▶ [Work to be completed]:
Drop every picture. Return the rest of the entries exactly.

▶ [Provided information]:
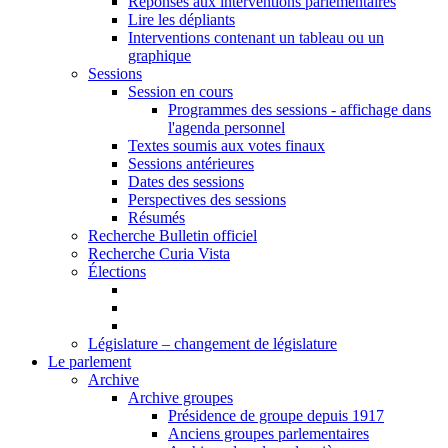
Réponses aux interventions parlementaires
Lire les dépliants
Interventions contenant un tableau ou un
graphique
Sessions
Session en cours
Programmes des sessions - affichage dans
l'agenda personnel
Textes soumis aux votes finaux
Sessions antérieures
Dates des sessions
Perspectives des sessions
Résumés
Recherche Bulletin officiel
Recherche Curia Vista
Élections
Législature – changement de législature
Le parlement
Archive
Archive groupes
Présidence de groupe depuis 1917
Anciens groupes parlementaires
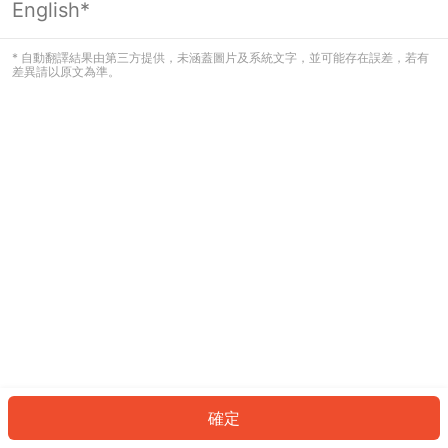
English*
發生錯誤！請登入並再試一次或回到主
頁。
* 自動翻譯結果由第三方提供，未涵蓋圖片及系統文字，並可能存在誤差，若有
差異請以原文為準。
登入
返回首頁
確定
ID: 9837f41199e-0e37-44f3-adce-6c0ca1fd91f2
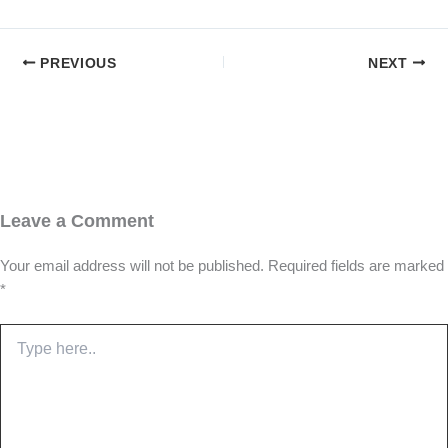
PREVIOUS
NEXT
Leave a Comment
Your email address will not be published.
Required fields are marked
*
Type
here..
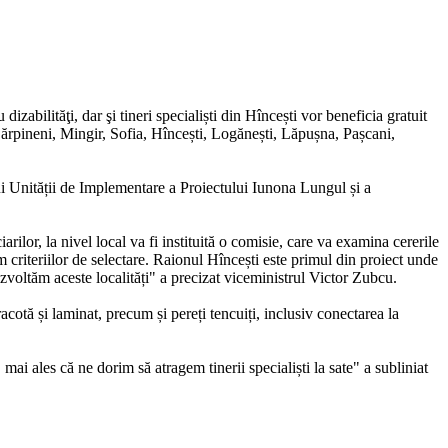
zabilităţi, dar şi tineri specialiști din Hîncești vor beneficia gratuit
 Cărpineni, Mingir, Sofia, Hîncești, Logănești, Lăpușna, Pașcani,
lui Unității de Implementare a Proiectului Iunona Lungul și a
arilor, la nivel local va fi instituită o comisie, care va examina cererile
rm criteriilor de selectare. Raionul Hîncești este primul din proiect unde
dezvoltăm aceste localități" a precizat viceministrul Victor Zubcu.
racotă și laminat, precum și pereți tencuiți, inclusiv conectarea la
 mai ales că ne dorim să atragem tinerii specialiști la sate" a subliniat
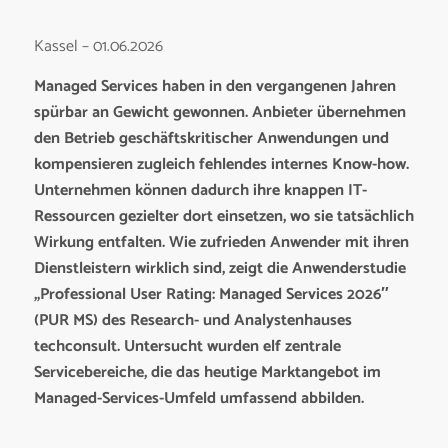
Kassel – 01.06.2026
Managed Services haben in den vergangenen Jahren
spürbar an Gewicht gewonnen. Anbieter übernehmen
den Betrieb geschäftskritischer Anwendungen und
kompensieren zugleich fehlendes internes Know-how.
Unternehmen können dadurch ihre knappen IT-
Ressourcen gezielter dort einsetzen, wo sie tatsächlich
Wirkung entfalten. Wie zufrieden Anwender mit ihren
Dienstleistern wirklich sind, zeigt die Anwenderstudie
„Professional User Rating: Managed Services 2026″
(PUR MS) des Research- und Analystenhauses
techconsult. Untersucht wurden elf zentrale
Servicebereiche, die das heutige Marktangebot im
Managed-Services-Umfeld umfassend abbilden.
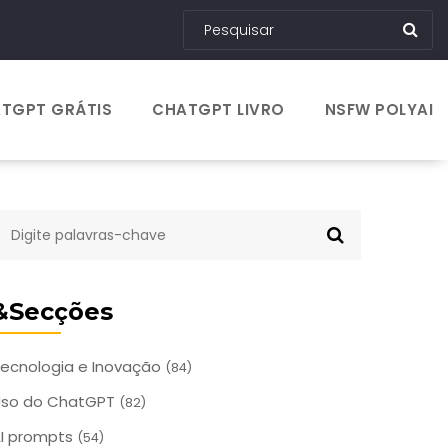
TGPT GRÁTIS
CHATGPT LIVRO
NSFW POLYAI
&Secções
ecnologia e Inovação
(84)
Uso do ChatGPT
(82)
I prompts
(54)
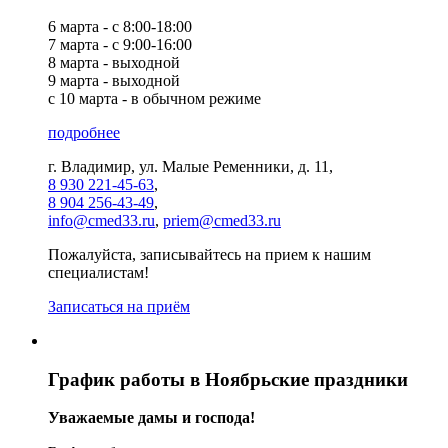
6 марта - с 8:00-18:00
7 марта - с 9:00-16:00
8 марта - выходной
9 марта - выходной
с 10 марта - в обычном режиме
подробнее
г. Владимир, ул. Малые Ременники, д. 11,
8 930 221-45-63
,
8 904 256-43-49
,
info@cmed33.ru
,
priem@cmed33.ru
Пожалуйста, записывайтесь на прием к нашим
специалистам!
Записаться на приём
График работы в Ноябрьские праздники
Уважаемые дамы и господа!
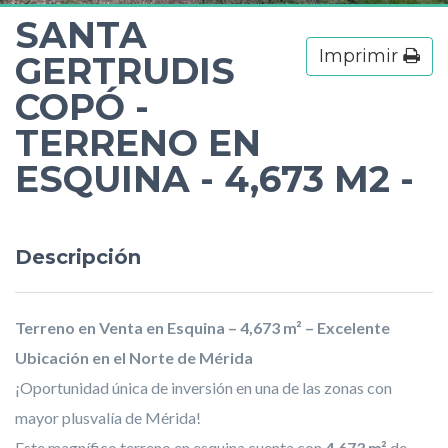
SANTA
Imprimir
GERTRUDIS
COPÓ -
TERRENO EN
ESQUINA - 4,673 M2 -
Descripción
Terreno en Venta en Esquina – 4,673 m² – Excelente
Ubicación en el Norte de Mérida
¡Oportunidad única de inversión en una de las zonas con
mayor plusvalía de Mérida!
Este magnífico terreno en esquina cuenta con
4,673 m²
de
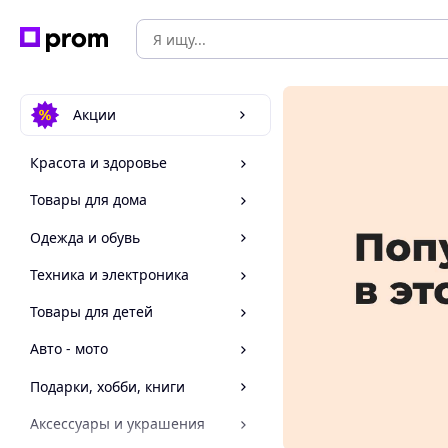
Акции
Красота и здоровье
Товары для дома
Одежда и обувь
Техника и электроника
Товары для детей
Авто - мото
Подарки, хобби, книги
Аксессуары и украшения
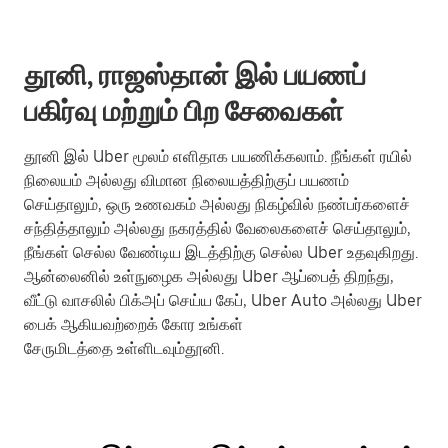
தூனி, ராஜஸ்தான் இல் பயணப்
பகிர்வு மற்றும் பிற சேவைகள்
தூனி இல் Uber மூலம் எளிதாக பயணிக்கலாம். நீங்கள் ரயில்
நிலையம் அல்லது விமான நிலையத்திற்குப் பயணம்
செய்தாலும், ஒரு உணவகம் அல்லது நிகழ்வில் நண்பர்களைச்
சந்தித்தாலும் அல்லது நகரத்தில் வேலைகளைச் செய்தாலும்,
நீங்கள் செல்ல வேண்டிய இடத்திற்கு செல்ல Uber உதவுகிறது.
ஆன்லைனில் உள்நுழைக அல்லது Uber ஆப்பைத் திறந்து,
வீட்டு வாசலில் பிக்அப் செய்ய கேப், Uber Auto அல்லது Uber
பைக் ஆகியவற்றைக் கோர உங்கள்
சேருமிடத்தை உள்ளிடவும்தூனி.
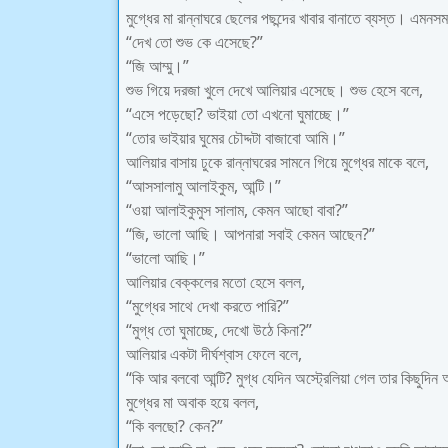
মুগ্ধের মা রান্নাঘরে ছেলের পছন্দের খাবার বানাতে ব্যস্ত। এমন
“দেখ তো শুভ কে এসেছে?”
“জি আম্মু।”
শুভ গিয়ে দরজা খুলে দেখে আলিয়ার এসেছে। শুভ হেসে বলে,
“এসে পড়েছো? ভাইয়া তো এখনো ঘুমাচ্ছে।”
“তোর ভাইয়ার ঘুমের চৌদ্দটা বাজাবো আমি।”
আলিয়ার বাসায় ঢুকে রান্নাঘরের সামনে গিয়ে মুগ্ধের মাকে বলে,
“আসসালামু আলাইকুম, আন্টি।”
“ওয়া আলাইকুমুস সালাম, কেমন আছো বাবা?”
“জি, ভালো আছি। আপনারা সবাই কেমন আছেন?”
“ভালো আছি।”
আলিয়ার বেক্কলের মতো হেসে বলল,
“মুগ্ধের সাথে দেখা করতে পারি?”
“মুগ্ধ তো ঘুমাচ্ছে, দেখো উঠে কিনা?”
আলিয়ার একটা দীর্ঘশ্বাস ফেলে বলে,
“কি আর বলবো আন্টি? মুগ্ধ যেদিন অস্ট্রেলিয়া গেল তার কিছু
মুগ্ধের মা অবাক হয়ে বলল,
“কি বলছো? কেন?”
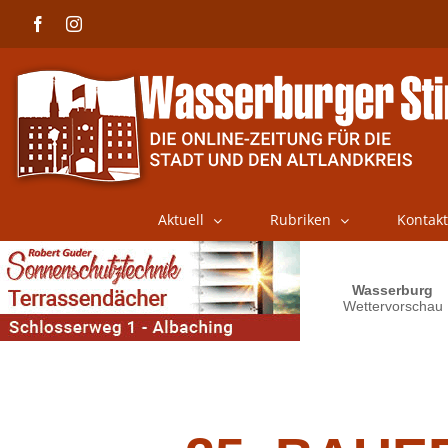
Skip
Facebook
Instagram
to
content
Aktuell
Rubriken
Kontakt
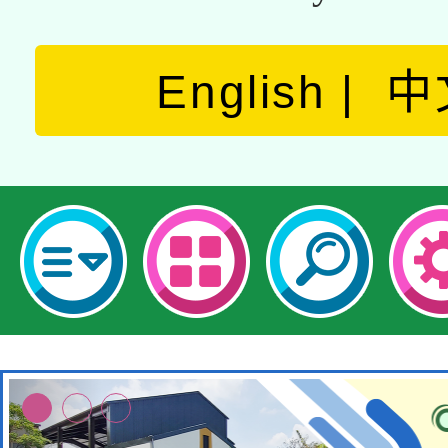
English
中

▶ [Solved problem]:
Réponses aux interventions parlementaires
Lire les dépliants
Interventions contenant un tableau ou un
graphique
Sessions
Session en cours
Programmes des sessions - affichage dans
l'agenda personnel
Textes soumis aux votes finaux
Sessions antérieures
Dates des sessions
Perspectives des sessions
Résumés
Recherche Bulletin officiel
Recherche Curia Vista
Élections
Législature – changement de législature
Le parlement
Archive
Archive groupes
Présidence de groupe depuis 1917
Anciens groupes parlementaires
English*
發生錯誤！請登入並再試一次或回到主
頁。
* 自動翻譯結果由第三方提供，未涵蓋圖片及系統文字，並可能存在誤差，若有
差異請以原文為準。
登入
返回首頁
確定
ID: 9837f41199e-0e37-44f3-adce-6c0ca1fd91f2
PREVIOUS
NEXT
Leave a Comment
Your email address will not be published.
Required fields are marked
*
Type
here..
zabilităţi, dar şi tineri specialiști din Hîncești vor beneficia gratuit
 Cărpineni, Mingir, Sofia, Hîncești, Logănești, Lăpușna, Pașcani,
lui Unității de Implementare a Proiectului Iunona Lungul și a
arilor, la nivel local va fi instituită o comisie, care va examina cererile
rm criteriilor de selectare. Raionul Hîncești este primul din proiect unde
dezvoltăm aceste localități" a precizat viceministrul Victor Zubcu.
racotă și laminat, precum și pereți tencuiți, inclusiv conectarea la
 mai ales că ne dorim să atragem tinerii specialiști la sate" a subliniat
Kassel – 01.06.2026
Managed Services haben in den vergangenen Jahren
spürbar an Gewicht gewonnen. Anbieter übernehmen
den Betrieb geschäftskritischer Anwendungen und
kompensieren zugleich fehlendes internes Know-how.
Unternehmen können dadurch ihre knappen IT-
Ressourcen gezielter dort einsetzen, wo sie tatsächlich
Wirkung entfalten. Wie zufrieden Anwender mit ihren
Dienstleistern wirklich sind, zeigt die Anwenderstudie
„Professional User Rating: Managed Services 2026″
(PUR MS) des Research- und Analystenhauses
techconsult. Untersucht wurden elf zentrale
Servicebereiche, die das heutige Marktangebot im
Managed-Services-Umfeld umfassend abbilden.
TGPT GRÁTIS
CHATGPT LIVRO
NSFW POLYAI
&Secções
ecnologia e Inovação
(84)
Uso do ChatGPT
(82)
I prompts
(54)
6 марта - с 8:00-18:00
7 марта - с 9:00-16:00
8 марта - выходной
9 марта - выходной
с 10 марта - в обычном режиме
подробнее
г. Владимир, ул. Малые Ременники, д. 11,
8 930 221-45-63
,
8 904 256-43-49
,
info@cmed33.ru
,
priem@cmed33.ru
Пожалуйста, записывайтесь на прием к нашим
специалистам!
Записаться на приём
График работы в Ноябрьские праздники
Уважаемые дамы и господа!
SANTA
Imprimir
GERTRUDIS
COPÓ -
TERRENO EN
ESQUINA - 4,673 M2 -
Descripción
Terreno en Venta en Esquina – 4,673 m² – Excelente
Ubicación en el Norte de Mérida
¡Oportunidad única de inversión en una de las zonas con
mayor plusvalía de Mérida!
Este magnífico terreno en esquina cuenta con
4,673 m²
de
Акции
Красота и здоровье
Товары для дома
Одежда и обувь
Техника и электроника
Товары для детей
Авто - мото
Подарки, хобби, книги
Аксессуары и украшения
தூனி, ராஜஸ்தான் இல் பயணப்
பகிர்வு மற்றும் பிற சேவைகள்
தூனி இல் Uber மூலம் எளிதாக பயணிக்கலாம். நீங்கள் ரயில்
நிலையம் அல்லது விமான நிலையத்திற்குப் பயணம்
செய்தாலும், ஒரு உணவகம் அல்லது நிகழ்வில் நண்பர்களைச்
சந்தித்தாலும் அல்லது நகரத்தில் வேலைகளைச் செய்தாலும்,
நீங்கள் செல்ல வேண்டிய இடத்திற்கு செல்ல Uber உதவுகிறது.
ஆன்லைனில் உள்நுழைக அல்லது Uber ஆப்பைத் திறந்து,
வீட்டு வாசலில் பிக்அப் செய்ய கேப், Uber Auto அல்லது Uber
பைக் ஆகியவற்றைக் கோர உங்கள்
சேருமிடத்தை உள்ளிடவும்தூனி.
মুগ্ধের মা রান্নাঘরে ছেলের পছন্দের খাবার বানাতে ব্যস্ত। এমন
“দেখ তো শুভ কে এসেছে?”
“জি আম্মু।”
শুভ গিয়ে দরজা খুলে দেখে আলিয়ার এসেছে। শুভ হেসে বলে,
“এসে পড়েছো? ভাইয়া তো এখনো ঘুমাচ্ছে।”
“তোর ভাইয়ার ঘুমের চৌদ্দটা বাজাবো আমি।”
আলিয়ার বাসায় ঢুকে রান্নাঘরের সামনে গিয়ে মুগ্ধের মাকে বলে,
“আসসালামু আলাইকুম, আন্টি।”
“ওয়া আলাইকুমুস সালাম, কেমন আছো বাবা?”
“জি, ভালো আছি। আপনারা সবাই কেমন আছেন?”
“ভালো আছি।”
আলিয়ার বেক্কলের মতো হেসে বলল,
“মুগ্ধের সাথে দেখা করতে পারি?”
“মুগ্ধ তো ঘুমাচ্ছে, দেখো উঠে কিনা?”
আলিয়ার একটা দীর্ঘশ্বাস ফেলে বলে,
“কি আর বলবো আন্টি? মুগ্ধ যেদিন অস্ট্রেলিয়া গেল তার কিছু
মুগ্ধের মা অবাক হয়ে বলল,
“কি বলছো? কেন?”
Skip
Facebook
Instagram
to
content
Aktuell
Rubriken
Kontakt
English
中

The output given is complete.